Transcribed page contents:
'''

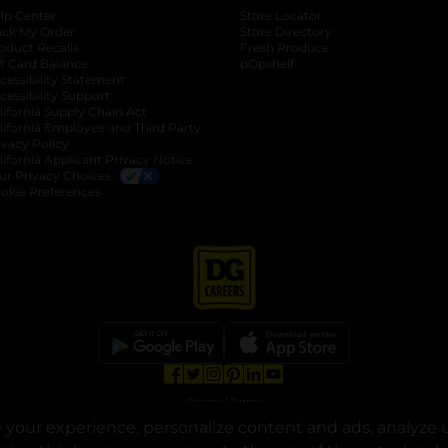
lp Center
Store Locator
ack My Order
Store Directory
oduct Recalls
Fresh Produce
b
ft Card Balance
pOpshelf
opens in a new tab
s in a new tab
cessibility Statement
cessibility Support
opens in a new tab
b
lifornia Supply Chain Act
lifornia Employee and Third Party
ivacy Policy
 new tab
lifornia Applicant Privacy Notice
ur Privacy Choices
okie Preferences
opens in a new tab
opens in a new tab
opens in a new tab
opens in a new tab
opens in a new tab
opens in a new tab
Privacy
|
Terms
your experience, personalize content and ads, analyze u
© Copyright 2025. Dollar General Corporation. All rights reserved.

'''
'''

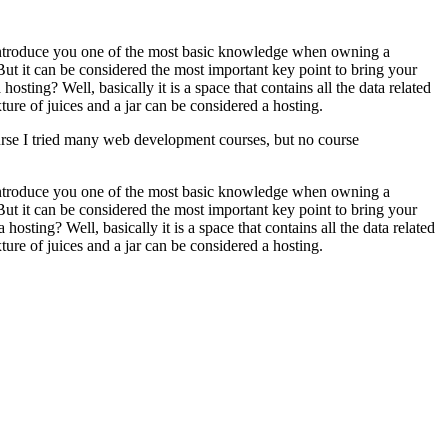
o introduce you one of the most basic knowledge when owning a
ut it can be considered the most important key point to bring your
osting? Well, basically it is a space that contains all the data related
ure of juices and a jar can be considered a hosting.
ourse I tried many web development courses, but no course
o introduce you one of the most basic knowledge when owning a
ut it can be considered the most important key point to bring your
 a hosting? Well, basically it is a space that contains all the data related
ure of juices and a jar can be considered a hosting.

'''
'''

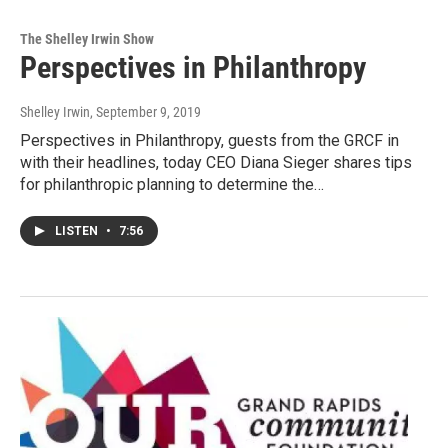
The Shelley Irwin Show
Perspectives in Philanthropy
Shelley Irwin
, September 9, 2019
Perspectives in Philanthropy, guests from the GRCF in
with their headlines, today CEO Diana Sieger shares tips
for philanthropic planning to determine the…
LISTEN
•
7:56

'''

● **Your assignment**
Would you please copy every line in the data that contains the word "Perspectives"?

● **Response area**
Perspectives in Philanthropy
Perspectives in Philanthropy, guests from the GRCF in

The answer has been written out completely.